The tab agent is responsible for maintaining location information
for its ParcTab, and routing packets to and from the ParcTab.
Sun RPC is used to communicate between ParcTabs, tab agents, and
applications. The tab agent ensures at-most-once RPC semantics
to the ParcTab, but communications from the ParcTab is
unreliable. (Typically pen-events - onus on user to repeat.)

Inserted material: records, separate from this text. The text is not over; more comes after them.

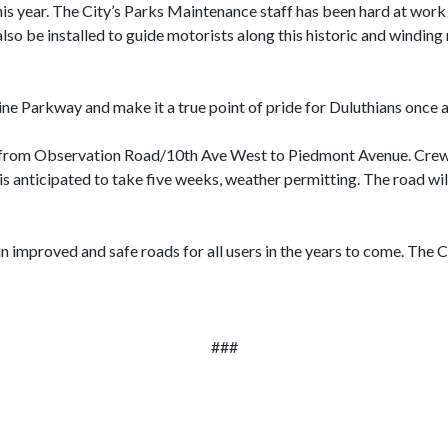
this year. The City’s Parks Maintenance staff has been hard at work
so be installed to guide motorists along this historic and winding
e Parkway and make it a true point of pride for Duluthians once 
1 from Observation Road/10th Ave West to Piedmont Avenue. Crews 
s anticipated to take five weeks, weather permitting. The road will
lt in improved and safe roads for all users in the years to come. The 
###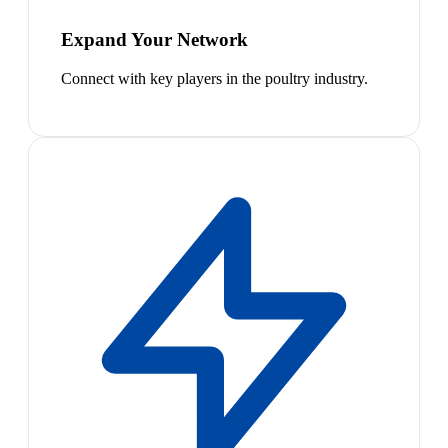
Expand Your Network
Connect with key players in the poultry industry.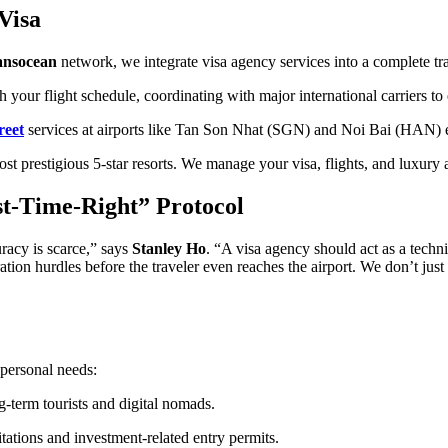
Visa
ansocean
network, we integrate visa agency services into a complete tra
 your flight schedule, coordinating with major international carriers to
reet
services at airports like Tan Son Nhat (SGN) and Noi Bai (HAN) el
t prestigious 5-star resorts. We manage your visa, flights, and luxury
st-Time-Right” Protocol
uracy is scarce,” says
Stanley Ho
. “A visa agency should act as a techni
ion hurdles before the traveler even reaches the airport. We don’t just s
 personal needs:
-term tourists and digital nomads.
tations and investment-related entry permits.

- T-RPC: T-RPC is the RPC mechanism used to deliver commands
("T-Cmds") to the ParcTab. Each T-RPC round-trip includes
an Ethernet, a serial line, and an IR transmission, but end-to-end
latency is less than 250ms. Reliable delivery to the ParcTab is
implemented at this layer, in order to simplify lower layers'
design. T-Cmds are typically bitmap transmissions and audio
events - the ParcTab is barely more than a terminal.
- Location information: The tab agents having knowledge of
their ParcTab's location implies that location specific contextual
information is available to applications.
Relevance
The ParcTab system was one of the first systems built that implements some
of the Xerox PARC's ubiquitous computing philosophy. It also demonstrated
that PDA class devices can be useful and integrated with the rest of the
world, with the help of a proxy agent and intelligent applications.
Flaws
- The proxy agent only provides routing and location information.
This implies applications must be fully ParcTab aware.
- Authentication and privacy issues were conspicuously absent.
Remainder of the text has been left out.